Anthony Michael Hall talks of The Struggle, the decade-long odyssey during which he auditioned for everything and got only the occasional something. Some of it was primo stuff, a small role in a good adaptation of a great play (Six Degrees of Separation) or the chance to play Bill Gates or Whitey Ford or to star in Edward Scissorhands; much of it was forgettable junk, the choices you make when you have a career to maintain and bills to pay. He began acting when he was 8, in a play co-starring Steve Allen, and was famous by the time he was a teen for portraying John Hughes' alter ego in such movies as The Breakfast Club, Weird Science and Sixteen Candles. Those of us in our mid 30s grew up with him, the dope who gave us hope we'd land the girl eventually, and he grew up and blew up in front of us; his has always been a "symbiotic relationship" with the audience, he says now, for better or for worse.

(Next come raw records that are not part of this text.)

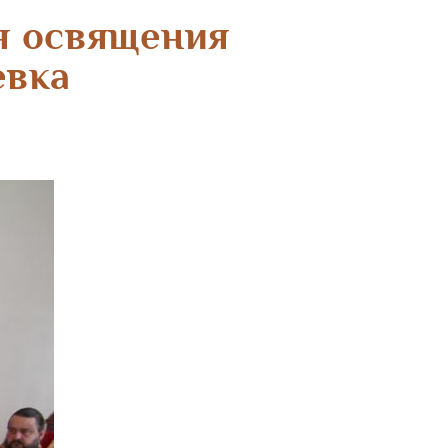
я освящения
евка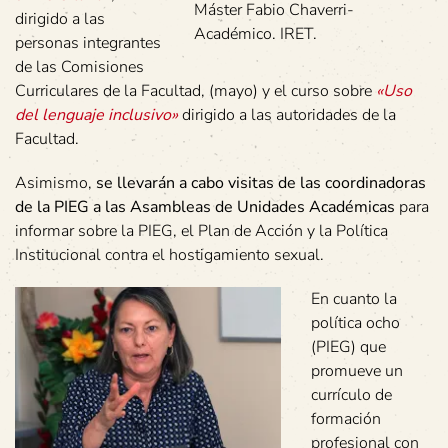
Máster Fabio Chaverri-
dirigido a las
Académico. IRET.
personas integrantes
de las Comisiones
Curriculares de la Facultad, (mayo) y el curso sobre
«Uso
del lenguaje inclusivo»
dirigido a las autoridades de la
Facultad.
Asimismo,
se llevarán a cabo visitas de las coordinadoras
de la PIEG a las Asambleas de Unidades Académicas
para
informar sobre la PIEG, el Plan de Acción y la Política
Institucional contra el hostigamiento sexual.
En cuanto la
política ocho
(PIEG) que
promueve un
currículo de
formación
profesional con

"I am not in the pros yet in terms of where I want to be within the industry and to have an impact like I think I want to have," Hall says, taking time during his Vegas vacation to promote the out-this-week DVDs for The Dead Zone, his USA Network series that begins its third season Sunday night. He's not only the star of the show, as the formerly comatose Johnny Smith cursed with the gift of being able to see into others' futures, but also co-producer of the series. "But what I do acknowledge is I have been blessed to have this opportunity to create a body of work and to be a part of some other stuff while growing up in the industry. There are very few people who not only have done that but also have survived it and done it well, and that's my aim, just to be respected as a great actor. The truth is, the saying that life is the journey and not the destination, that's where it's at. At a certain point that kicks in. I am 36, and you just learn that over time."
It could have been so much worse. There were a few missteps (1996's Exit in Red), a stop in rehab in the mid-'80s and the chance to show up in small roles and surprise people who thought him a one-hit wonder. The Dead Zone is perhaps the biggest surprise of all: Not only is the show pretty good, a sort of X-Files that's as much about the occasional wry laugh as it is the serialized suspense, but so, too, is Hall. He strips out the anguish that Christopher Walken brought to the 1983 movie and instead makes Johnny more likeable and familiar. "Because I have some maturity now--not much more, but more than I had when I was 15--it's much more enjoyable, too," he says. "I am more conscious of the effort. I'm putting more into it, and I've lived more, so I feel like I can add more to this role."
His past is not so far behind him, though: In the DVD set, which includes the entire second season, there's an episode co-starring Ally Sheedy as his best friend from high school, with whom he's reunited after years apart. The episode even contains a scene of them at a high school dance, but best of all is their commentary track. "There was some bullshit about she used to call me 'Milk and Cookies' when we did The Breakfast Club," Hall recalls now, "and she maybe did it once or twice, but I'd forgotten about it 20 years later, thank God. I'd have been fuckin' scarred and damaged if I hadn't. I don't know where it came from, but then, to her, I looked like Macaulay Culkin or whatever the hell I looked like to her then. It was cute to me, because then I had a huge crush on her. Now she's been married for 10 years, had a daughter. She's like a sister now."